> _GOAL OF THE EXERCISE_:
Tally the lines of the entries below that hold the word "Hersteller", and please give only the total.

(Page-level text extractions)

--

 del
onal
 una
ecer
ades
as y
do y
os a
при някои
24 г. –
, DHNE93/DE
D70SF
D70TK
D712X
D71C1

--

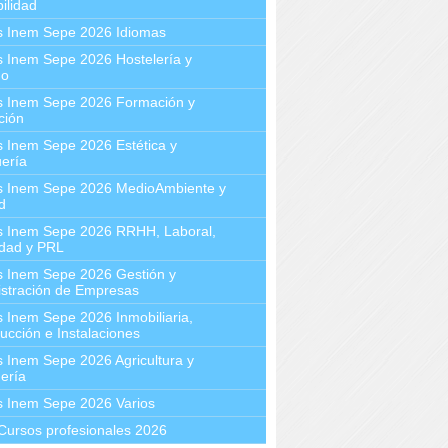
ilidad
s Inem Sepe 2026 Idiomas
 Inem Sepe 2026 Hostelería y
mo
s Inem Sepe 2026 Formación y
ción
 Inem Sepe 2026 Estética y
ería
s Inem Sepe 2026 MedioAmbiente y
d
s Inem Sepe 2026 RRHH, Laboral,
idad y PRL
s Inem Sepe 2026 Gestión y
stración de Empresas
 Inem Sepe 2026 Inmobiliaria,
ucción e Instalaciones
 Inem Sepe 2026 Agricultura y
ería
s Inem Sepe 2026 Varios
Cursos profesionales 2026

--

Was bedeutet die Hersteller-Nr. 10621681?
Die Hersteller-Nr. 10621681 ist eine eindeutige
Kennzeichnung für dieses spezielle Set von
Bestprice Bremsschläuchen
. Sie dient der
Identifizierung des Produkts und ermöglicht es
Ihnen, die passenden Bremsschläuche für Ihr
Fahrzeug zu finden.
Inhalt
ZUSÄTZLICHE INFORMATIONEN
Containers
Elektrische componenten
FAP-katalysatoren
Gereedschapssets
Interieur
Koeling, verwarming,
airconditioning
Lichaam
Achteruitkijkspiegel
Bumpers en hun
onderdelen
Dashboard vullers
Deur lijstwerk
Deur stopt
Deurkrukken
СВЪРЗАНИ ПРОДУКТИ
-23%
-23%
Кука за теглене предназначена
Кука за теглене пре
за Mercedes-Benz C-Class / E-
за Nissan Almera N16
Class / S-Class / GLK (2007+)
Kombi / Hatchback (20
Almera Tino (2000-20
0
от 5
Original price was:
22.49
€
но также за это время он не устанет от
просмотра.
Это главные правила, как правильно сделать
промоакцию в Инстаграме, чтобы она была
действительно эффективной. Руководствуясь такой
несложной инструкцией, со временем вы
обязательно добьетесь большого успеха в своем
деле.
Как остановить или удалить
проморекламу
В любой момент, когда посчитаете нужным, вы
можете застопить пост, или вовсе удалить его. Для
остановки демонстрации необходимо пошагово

--

> _ANSWER FOR THE TASK_:
2